A nonlinear version of the Newhouse thickness theorem

TL;DR

This paper extends Newhouse's thickness theorem to nonlinear functions of multiple Cantor sets, establishing conditions under which their images form intervals, with applications to continued fractions and solving related mathematical questions.

Contribution

It generalizes the classical thickness theorem to nonlinear functions of multiple Cantor sets, providing new conditions for their images to be intervals and applying these results to continued fractions.

Findings

The nonlinear thickness theorem guarantees interval images under specified derivative bounds.

Applications include answering open questions and deriving identities related to continued fractions.
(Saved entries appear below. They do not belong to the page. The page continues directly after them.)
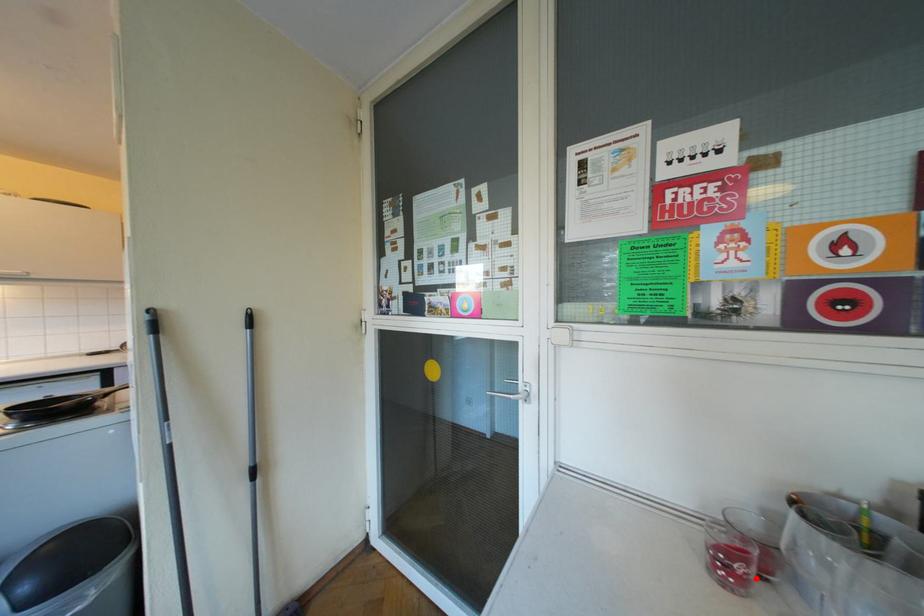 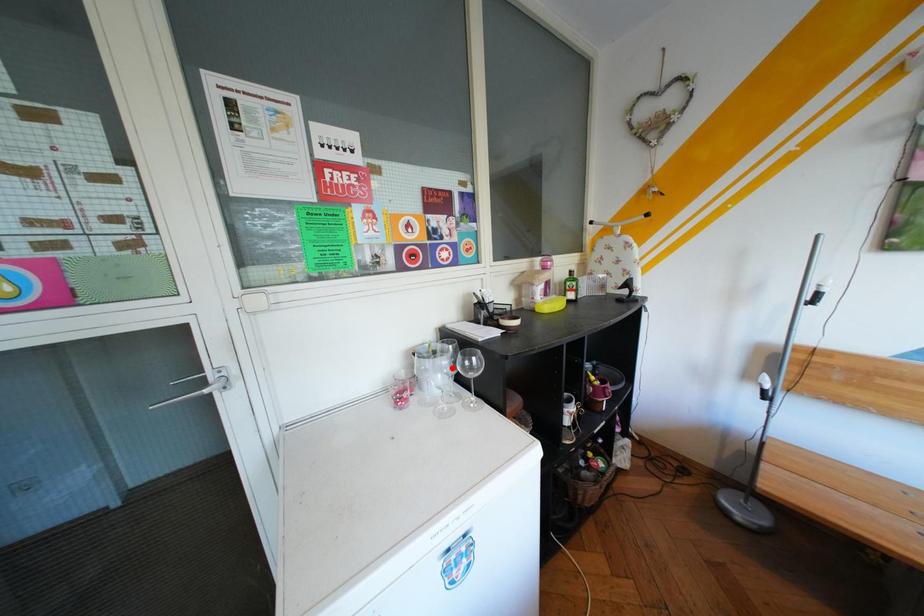 I am providing you with two images of the same scene from different viewpoints. A red point is marked on the first image and another point is marked on the second image. Are the points marked in image1 and image2 representing the same 3D position?

No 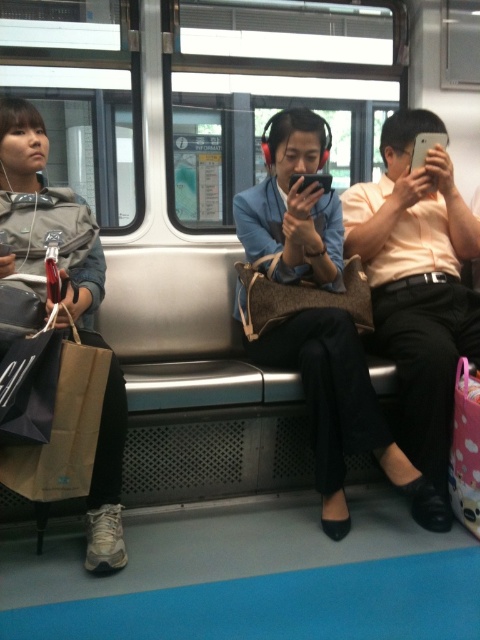 Does point (405, 310) come farther from viewer compared to point (29, 177)?

Yes, it is.

Who is more forward, (427,209) or (119,429)?

Point (119,429) is in front.

Is point (386, 134) closer to viewer compared to point (107, 477)?

No.

Image resolution: width=480 pixels, height=640 pixels. What are the coordinates of `matte orange shirt at center` in the screenshot? It's located at (418, 284).

This screenshot has width=480, height=640. What do you see at coordinates (343, 412) in the screenshot?
I see `matte black pants at center` at bounding box center [343, 412].

Is point (351, 403) in front of point (14, 132)?

Yes, it is.

Does point (257, 196) come behind point (88, 296)?

Yes.

Find the location of a particular element. matte black pants at center is located at coordinates (343, 412).

Is matte black pants at center thinner than matte orange shirt at center?

No, matte black pants at center is not thinner than matte orange shirt at center.

Does matte black pants at center have a larger size compared to matte orange shirt at center?

Indeed, matte black pants at center has a larger size compared to matte orange shirt at center.

Image resolution: width=480 pixels, height=640 pixels. I want to click on matte black pants at center, so click(x=343, y=412). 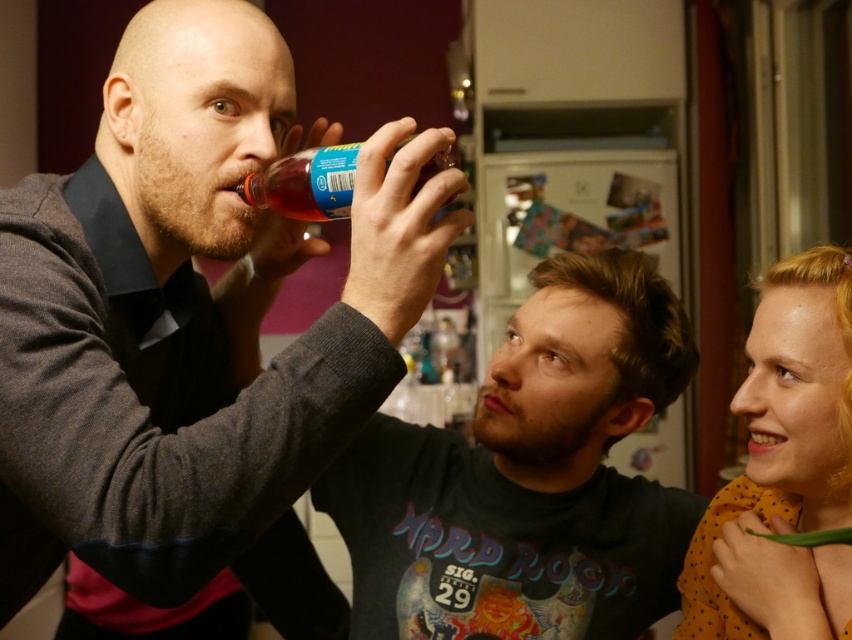 In the scene shown: You are a delivery person who needs to place a 60 cm wide package between the matte black bottle at upper left and the polka dot fabric at right. Can you fit it there?

The distance between the matte black bottle at upper left and the polka dot fabric at right is 58.97 centimeters, which is less than the 60 cm width of the package. Therefore, the package cannot fit in that space.

You are standing in front of a kitchen scene with three people. You see a polka dot fabric at right. Can you reach it with your outstretched hand?

The polka dot fabric at right is 32.94 inches away from you, so yes, you can reach it with your outstretched hand since it is within arm reach.

You are a bartender preparing drinks and need to place a coaster made of polka dot fabric at right under the matte black bottle at upper left. Will the coaster fit under the bottle?

The matte black bottle at upper left is larger in size than the polka dot fabric at right, so the coaster may not be large enough to fully cover the bottom of the bottle.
The results connect Cantor set properties with nonlinear transformations in real analysis.

Abstract

Let $C_1$ and $C_2$ be two Cantor sets with convex hull $[0,1]$. Newhouse proved if $\tau(C_1)\cdot \tau(C_2)\geq 1$, then the arithmetic sum $C_1+C_2$ is an interval, where $\tau(C_i), 1\leq i\leq 2$ denotes the thickness of $C_i$. In this paper, we generalize this thickness theorem as follows. Let $K_i\subset \mathbb{R}, i=1,\cdots, d$, be some Cantor sets (perfect and nowhere dense) with convex hull $[0,1]$. Suppose $f(x_1,\cdots, x_{d-1},z)\in \mathcal{C}^1$ is a continuous function defined on $\mathbb{R}^d$. Denote the continuous image of $f$ by $$f(K_1,\cdots, K_d)=\{f(x_1, \cdots x_{d-1},z):x_i\in K_i,z\in K_d, 1\leq i\leq d-1\}.$$ If for any $(x_1, \cdots, x_{d-1},z)\in [0,1]^d$, we have $$(\tau(K_i))^{-1}\leq \left|\dfrac{\partial_{x_i} f}{\partial_z f}\right|\leq \tau(K_d),1\leq i\leq d-1$$ then $f(K_1,\cdots, K_d)$ is a closed interval. We give two applications. Firstly, we partially answer some questions posed by Takahashi. Secondly, we obtain various nonlinear identities, associated with the continued fractions with restricted partial quotients, which can represent real numbers.